До конца книги протоколов осталось всего несколько страниц, на них все пережевывается и пережевывается то, что непосредственно предшествовало решающему движению этой ступни; вплоть до последнего слова отца, слова, которое он произнес, а точнее, прокричал уже с самой высокой точки опоры, перед самой потерей, почти одновременно с потерей точки опоры, когда отец был еще на земле, но, собственно говоря, уже между землей и небом, когда ступня командира еще его не сделала, но, собственно говоря, уже сделала тяжелым плодом дерева.
Только теперь я заметил, что все на меня смотрят — стоящая возле кровати Б. М. группа людей, заслоняющая от меня его лицо, и больные с других коек.
Только теперь я заметил темный, тонкий наконечник кислородного баллона.

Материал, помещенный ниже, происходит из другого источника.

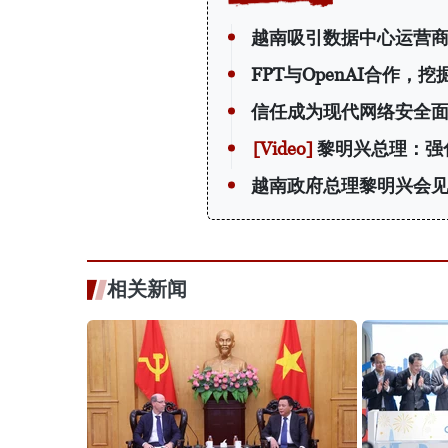
越南吸引数据中心运营
FPT与OpenAI合作，
信任成为现代网络安全
黎明兴总理：强
越南政府总理黎明兴会
相关新闻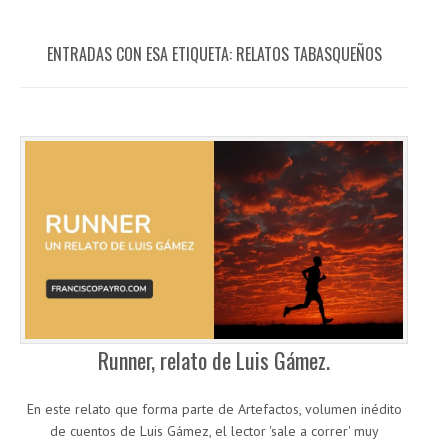
ENTRADAS CON ESA ETIQUETA:
RELATOS TABASQUEÑOS
Runner, relato de Luis Gámez.
En este relato que forma parte de Artefactos, volumen inédito
de cuentos de Luis Gámez, el lector 'sale a correr' muy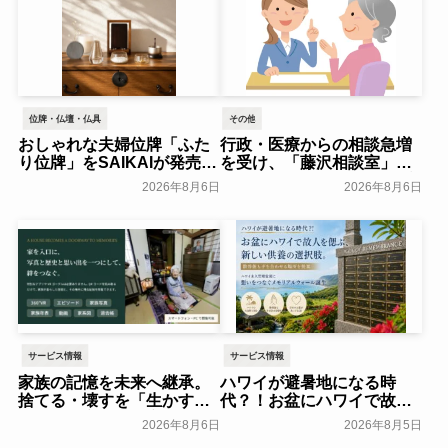
位牌・仏壇・仏具
その他
おしゃれな夫婦位牌「ふた
行政・医療からの相談急増
り位牌」をSAIKAIが発売～
を受け、「藤沢相談室」を
森正～
開設～アドバンスライフプ
一般公開
2026年8月6日
2026年8月6日
ランニング～
一般公開
サービス情報
サービス情報
家族の記憶を未来へ継承。
ハワイが避暑地になる時
捨てる・壊すを「生かす・
代？！お盆にハワイで故人
遺す」に変え、核家族化に
を偲ぶ、新しい供養の選択
2026年8月6日
2026年8月5日
よる社会的な孤立の解決糸
肢。ハワイ永久管理霊園に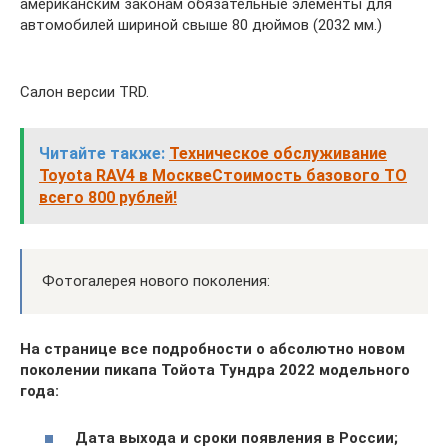
американским законам обязательные элементы для
автомобилей шириной свыше 80 дюймов (2032 мм.)
Салон версии TRD.
Читайте также:
Техническое обслуживание
Toyota RAV4 в МосквеСтоимость базового ТО
всего 800 рублей!
Фотогалерея нового поколения:
На странице все подробности о абсолютно новом
поколении пикапа Тойота Тундра 2022 модельного
года:
Дата выхода и сроки появления в России;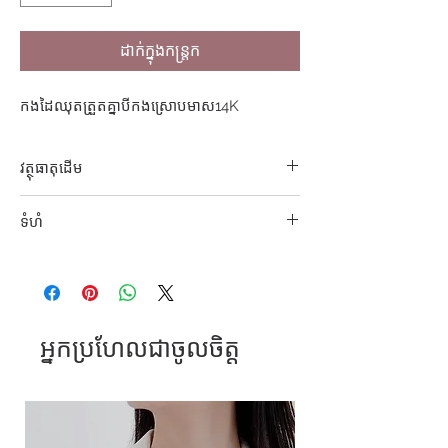
ដាក់ក្នុងកន្ត្រក
កងដៃឈុតត្រួតគ្នាបីកងស្រោបមាស14K
វត្ថុធាតុដេីម
ដែកអុីណុក304
ទំហំ
អង្កត់ផ្ចិត 5.9cm
អ្នកប្រហែលជាចូលចិត្ត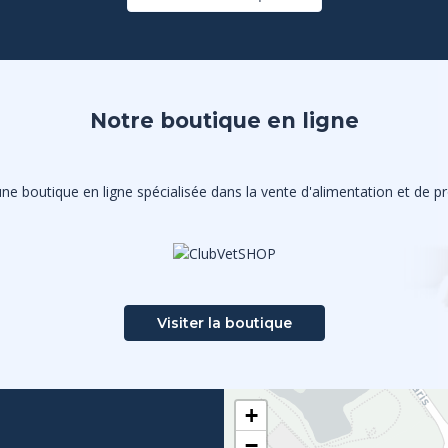
Notre boutique en ligne
e boutique en ligne spécialisée dans la vente d'alimentation et de pro
Visiter la boutique
+
−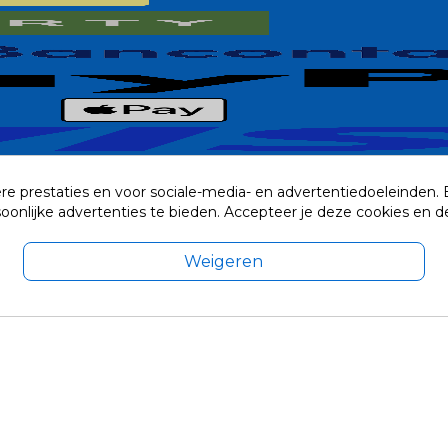
re prestaties en voor sociale-media- en advertentiedoeleinden.
rsoonlijke advertenties te bieden. Accepteer je deze cookies e
Weigeren
exclusief eventuele verzendkosten.
© 2014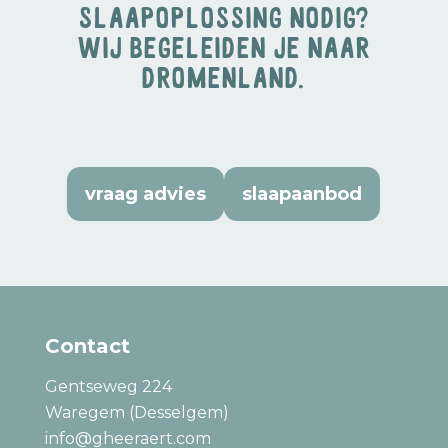
Slaapoplossing nodig?
Wij begeleiden je naar
dromenland.
vraag advies
slaapaanbod
Contact
Gentseweg 224
Waregem (Desselgem)
info@gheeraert.com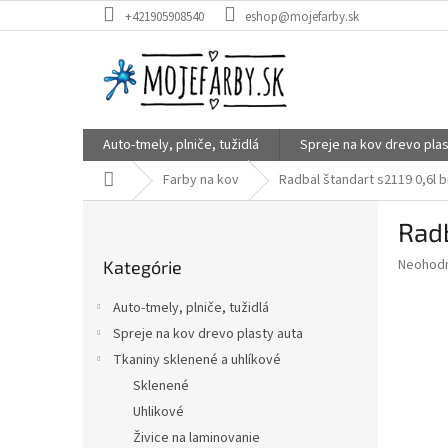
Prejsť
+421905908540
eshop@mojefarby.sk
na
obsah
Auto-tmely, plniče, tužidlá
Spreje na kov drevo plas
Domov
Farby na kov
Radbal štandart s2119 0,6l b
B
Radb
o
Preskočiť
č
Priemer
Neohod
Kategórie
kategórie
n
hodnote
ý
produkt
Auto-tmely, plniče, tužidlá
p
je
Spreje na kov drevo plasty auta
0,0
a
z
Tkaniny sklenené a uhlíkové
n
5
e
Sklenené
hviezdič
l
Uhlikové
Živice na laminovanie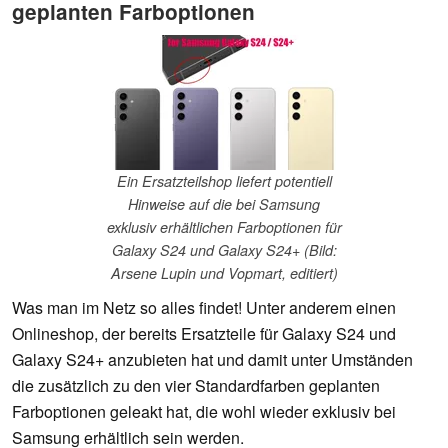
geplanten Farboptionen
Ein Ersatzteilshop liefert potentiell
Hinweise auf die bei Samsung
exklusiv erhältlichen Farboptionen für
Galaxy S24 und Galaxy S24+ (Bild:
Arsene Lupin und Vopmart, editiert)
Was man im Netz so alles findet! Unter anderem einen
Onlineshop, der bereits Ersatzteile für Galaxy S24 und
Galaxy S24+ anzubieten hat und damit unter Umständen
die zusätzlich zu den vier Standardfarben geplanten
Farboptionen geleakt hat, die wohl wieder exklusiv bei
Samsung erhältlich sein werden.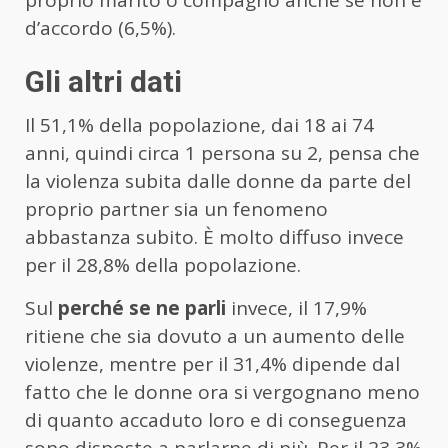
d’accordo (6,5%).
Gli altri dati
Il 51,1% della popolazione, dai 18 ai 74
anni, quindi circa 1 persona su 2, pensa che
la violenza subita dalle donne da parte del
proprio partner sia un fenomeno
abbastanza subito. È molto diffuso invece
per il 28,8% della popolazione.
Sul
perché se ne parli
invece, il 17,9%
ritiene che sia dovuto a un aumento delle
violenze, mentre per il 31,4% dipende dal
fatto che le donne ora si vergognano meno
di quanto accaduto loro e di conseguenza
sono disposte a parlarne di più. Per il 23,3%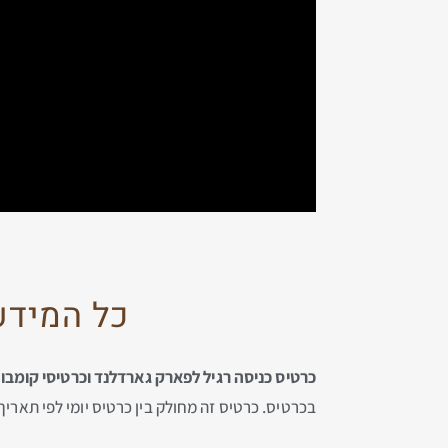
כל המידע 
כרטיס כניסה רגיל לפארק גארדלנד וכרטיסי קומבו
בכרטיס. כרטיס זה מחולק בין כרטיס יומי לפי תאריך וכרטיס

Я поймал на себе взгляды двух женщин, старой и молодой, и трех мужчин, когда перестал смотреть на голые ноги Б. М., поднял голову и приблизился к его кровати; и во всех взглядах, обступивших меня в двадцать пятой палате больницы, я читал вопрос — кто ты, молодой человек, что привело тебя сюда, что связывает тебя с умирающим…
Кто знает, как долго смотрели бы они на меня изумленными взглядами, измученные неведением и желанием узнать обо мне, если бы из-за этой стенки, воздвигнутой его близкими, не донесся плаксивый голосок, тотчас моментально все глаза и все головы отвернулись от меня и обратились к кровати больного.
Ноги Б. М. были открыты до колен, дальше их прикрывало одеяло, на нем покоились руки, отделенные одна от другой выпуклостью одеяла; поэтому я видел только краешек левой руки, а правая, то есть та, которую я так хотел увидеть, лежала на виду — желтая, набрякшая, скрюченная, большая рука лесоруба.
На отрезке пути от порога дома до края полей в ней был револьвер, на полях револьвер пошел за пояс, а его место заняла плетка; в прибрежных зарослях плетка перешла в левую руку, а правая сжала револьвер.
В лодке плетка пошла за пояс, потому что левая должна была придерживать петлю на шее, а в правой по-прежнему был револьвер.
Когда отец лежал в сыпучем песке на другом берегу и, выплевывая его, последний раз умолял о пуле, она также держала револьвер; она даже сулила надежду отцу, лежавшему в ожидании желтых, круглых пятен, какие — как говорят знающие люди — являются взорам людей, которым выстрелили в затылок, в ожидании того «полета» на руках собственной матери, который тоже — как рассказывают умудренные старики — привилегия тех, кому выстрелили в затылок.